(Material provided Opens)

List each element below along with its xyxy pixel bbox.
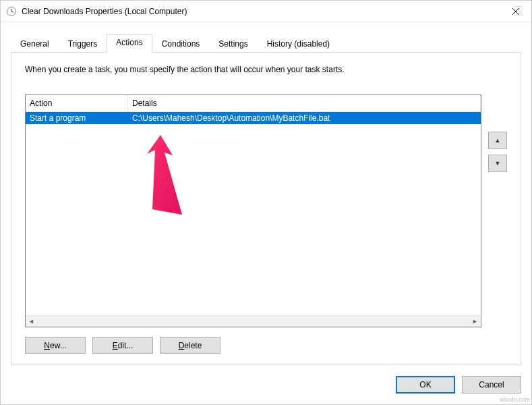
titlebar: Clear Downloads Properties (Local Comput… <box>1 1 531 22</box>
move-buttons: ▲ ▼ <box>488 94 507 327</box>
tab-settings[interactable]: Settings <box>209 36 257 53</box>
task-scheduler-icon <box>6 6 17 17</box>
new-label-rest: ew... <box>50 341 67 350</box>
edit-label-rest: dit... <box>118 341 134 350</box>
delete-label-rest: elete <box>184 341 202 350</box>
action-buttons-row: New... Edit... Delete <box>25 337 507 354</box>
scroll-left-icon[interactable]: ◄ <box>26 316 37 327</box>
instruction-text: When you create a task, you must specify… <box>25 65 507 74</box>
scroll-right-icon[interactable]: ► <box>469 316 481 327</box>
delete-button[interactable]: Delete <box>160 337 220 354</box>
properties-window: Clear Downloads Properties (Local Comput… <box>0 0 532 405</box>
tab-triggers[interactable]: Triggers <box>59 36 107 53</box>
table-row[interactable]: Start a program C:\Users\Mahesh\Desktop\… <box>26 112 481 124</box>
table-header: Action Details <box>26 95 481 112</box>
tab-conditions[interactable]: Conditions <box>152 36 210 53</box>
dialog-buttons: OK Cancel <box>1 365 531 404</box>
actions-table: Action Details Start a program C:\Users\… <box>25 94 481 327</box>
move-up-button[interactable]: ▲ <box>488 132 507 149</box>
scroll-track[interactable] <box>37 316 469 327</box>
tab-actions[interactable]: Actions <box>107 34 152 53</box>
tab-general[interactable]: General <box>11 36 59 53</box>
column-header-action[interactable]: Action <box>26 95 128 111</box>
edit-button[interactable]: Edit... <box>92 337 153 354</box>
cancel-button[interactable]: Cancel <box>462 376 521 394</box>
new-button[interactable]: New... <box>25 337 86 354</box>
column-header-details[interactable]: Details <box>128 95 481 111</box>
tab-history[interactable]: History (disabled) <box>258 36 339 53</box>
table-body[interactable]: Start a program C:\Users\Mahesh\Desktop\… <box>26 112 481 315</box>
svg-point-3 <box>11 11 12 12</box>
close-button[interactable] <box>500 1 531 22</box>
row-details: C:\Users\Mahesh\Desktop\Automation\MyBat… <box>128 112 481 124</box>
horizontal-scrollbar[interactable]: ◄ ► <box>26 315 481 327</box>
row-action: Start a program <box>26 112 128 124</box>
table-area: Action Details Start a program C:\Users\… <box>25 94 507 327</box>
watermark: wsxdn.com <box>500 396 530 403</box>
tab-strip: General Triggers Actions Conditions Sett… <box>11 34 521 53</box>
content-area: General Triggers Actions Conditions Sett… <box>1 22 531 365</box>
move-down-button[interactable]: ▼ <box>488 155 507 172</box>
actions-panel: When you create a task, you must specify… <box>11 52 521 365</box>
window-title: Clear Downloads Properties (Local Comput… <box>22 7 500 16</box>
ok-button[interactable]: OK <box>396 376 455 394</box>
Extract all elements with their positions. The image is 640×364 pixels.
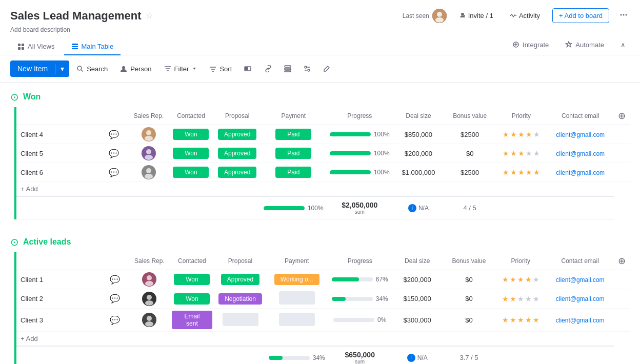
- person-cell: [133, 127, 165, 141]
- filter-button[interactable]: Filter: [159, 62, 203, 76]
- active-group-chevron[interactable]: ⊙: [10, 236, 19, 248]
- table-area: ⊙ Won Sales Rep. Contacted Proposal Paym…: [0, 83, 640, 364]
- star-5: ★: [533, 316, 539, 324]
- proposal-badge-empty: [223, 313, 258, 326]
- payment-cell[interactable]: Paid: [261, 125, 327, 144]
- payment-cell[interactable]: Paid: [261, 144, 327, 163]
- search-button[interactable]: Search: [71, 62, 113, 76]
- person-button[interactable]: Person: [115, 62, 156, 76]
- tab-main-table[interactable]: Main Table: [64, 38, 121, 55]
- email-link[interactable]: client@gmail.com: [556, 169, 605, 176]
- star-3: ★: [518, 149, 525, 157]
- sort-button[interactable]: Sort: [204, 62, 237, 76]
- format-button[interactable]: [298, 62, 316, 75]
- col-add[interactable]: ⊕: [614, 107, 630, 125]
- proposal-cell[interactable]: Approved: [215, 270, 265, 289]
- email-link[interactable]: client@gmail.com: [556, 131, 605, 138]
- payment-cell[interactable]: Paid: [261, 163, 327, 182]
- integrate-button[interactable]: Integrate: [508, 39, 553, 51]
- add-row-label[interactable]: + Add: [16, 182, 630, 197]
- avatar-icon: [142, 127, 156, 141]
- star-3: ★: [517, 316, 524, 324]
- won-group-header[interactable]: ⊙ Won: [10, 83, 630, 107]
- sales-rep-cell: [130, 309, 169, 332]
- invite-button[interactable]: Invite / 1: [455, 10, 497, 22]
- add-to-board-button[interactable]: + Add to board: [552, 8, 609, 23]
- main-table-label: Main Table: [82, 43, 114, 50]
- link-icon-button[interactable]: [259, 62, 277, 75]
- progress-pct: 0%: [377, 316, 386, 323]
- new-item-button[interactable]: New Item ▾: [10, 60, 69, 77]
- email-link[interactable]: client@gmail.com: [556, 276, 605, 284]
- svg-rect-19: [285, 68, 291, 70]
- star-1: ★: [502, 316, 509, 324]
- star-4: ★: [526, 168, 532, 176]
- proposal-cell[interactable]: [215, 309, 265, 332]
- summary-priority-value: 3.7 / 5: [459, 354, 478, 361]
- contacted-cell[interactable]: Won: [169, 270, 215, 289]
- payment-cell[interactable]: [265, 309, 328, 332]
- comment-cell[interactable]: 💬: [98, 144, 129, 163]
- row-name: Client 5: [16, 144, 98, 163]
- col-add[interactable]: ⊕: [614, 252, 630, 270]
- progress-pct: 34%: [376, 295, 388, 302]
- proposal-cell[interactable]: Approved: [214, 125, 261, 144]
- proposal-cell[interactable]: Approved: [214, 144, 261, 163]
- comment-cell[interactable]: 💬: [99, 270, 130, 289]
- email-link[interactable]: client@gmail.com: [556, 295, 605, 302]
- battery-icon-button[interactable]: [239, 62, 257, 75]
- email-link[interactable]: client@gmail.com: [556, 317, 605, 324]
- summary-deal-cell: $650,000 sum: [328, 346, 391, 364]
- payment-cell[interactable]: [265, 289, 328, 309]
- comment-cell[interactable]: 💬: [99, 309, 130, 332]
- collapse-rows-button[interactable]: [279, 62, 296, 75]
- client-name: Client 4: [21, 131, 43, 138]
- add-column-icon[interactable]: ⊕: [618, 256, 626, 266]
- active-add-row[interactable]: + Add: [16, 332, 630, 347]
- won-group-chevron[interactable]: ⊙: [10, 91, 19, 103]
- dropdown-arrow[interactable]: ▾: [55, 60, 69, 77]
- svg-point-14: [77, 66, 82, 70]
- automate-button[interactable]: Automate: [561, 39, 608, 51]
- contacted-cell[interactable]: Email sent: [169, 309, 215, 332]
- collapse-button[interactable]: ∧: [616, 39, 630, 51]
- stars: ★ ★ ★ ★ ★: [498, 168, 544, 176]
- won-add-row[interactable]: + Add: [16, 182, 630, 197]
- edit-button[interactable]: [318, 62, 335, 75]
- deal-size-cell: $200,000: [391, 270, 443, 289]
- progress-wrap: 34%: [331, 295, 388, 302]
- star-icon[interactable]: ☆: [146, 11, 153, 21]
- tab-all-views[interactable]: All Views: [10, 38, 62, 55]
- contacted-cell[interactable]: Won: [168, 163, 214, 182]
- contacted-badge: Won: [174, 293, 210, 305]
- client-name: Client 2: [21, 295, 43, 302]
- proposal-cell[interactable]: Negotiation: [215, 289, 265, 309]
- payment-cell[interactable]: Working o...: [265, 270, 328, 289]
- bonus-value-cell: $2500: [444, 163, 495, 182]
- contacted-cell[interactable]: Won: [168, 144, 214, 163]
- active-group-header[interactable]: ⊙ Active leads: [10, 228, 630, 252]
- more-options-button[interactable]: [617, 9, 630, 23]
- person-cell: [133, 165, 165, 179]
- avatar-icon: [142, 146, 156, 160]
- bonus-value: $0: [466, 150, 473, 157]
- progress-pct: 100%: [374, 131, 390, 138]
- add-row-label[interactable]: + Add: [16, 332, 630, 347]
- summary-empty: [16, 346, 265, 364]
- table-row: Client 1 💬 Won Approved Working o...: [16, 270, 630, 289]
- board-description[interactable]: Add board description: [10, 26, 630, 33]
- email-cell: client@gmail.com: [547, 163, 614, 182]
- comment-cell[interactable]: 💬: [98, 125, 129, 144]
- email-link[interactable]: client@gmail.com: [556, 150, 605, 157]
- table-row: Client 4 💬 Won Approved Paid: [16, 125, 630, 144]
- add-column-icon[interactable]: ⊕: [618, 111, 626, 121]
- contacted-cell[interactable]: Won: [169, 289, 215, 309]
- comment-cell[interactable]: 💬: [98, 163, 129, 182]
- comment-cell[interactable]: 💬: [99, 289, 130, 309]
- proposal-badge: Approved: [218, 148, 256, 159]
- contacted-cell[interactable]: Won: [168, 125, 214, 144]
- progress-wrap: 100%: [330, 169, 390, 176]
- activity-button[interactable]: Activity: [506, 10, 544, 22]
- proposal-cell[interactable]: Approved: [214, 163, 261, 182]
- star-2: ★: [510, 316, 516, 324]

(Material provided Closes)

# Activity
Above are some records. Copy each of their lines that holds the string "Comput".

# Output below
titlebar: Clear Downloads Properties (Local Comput… <box>1 1 531 22</box>
properties-window: Clear Downloads Properties (Local Comput… <box>0 0 532 405</box>
window-title: Clear Downloads Properties (Local Comput… <box>22 7 500 16</box>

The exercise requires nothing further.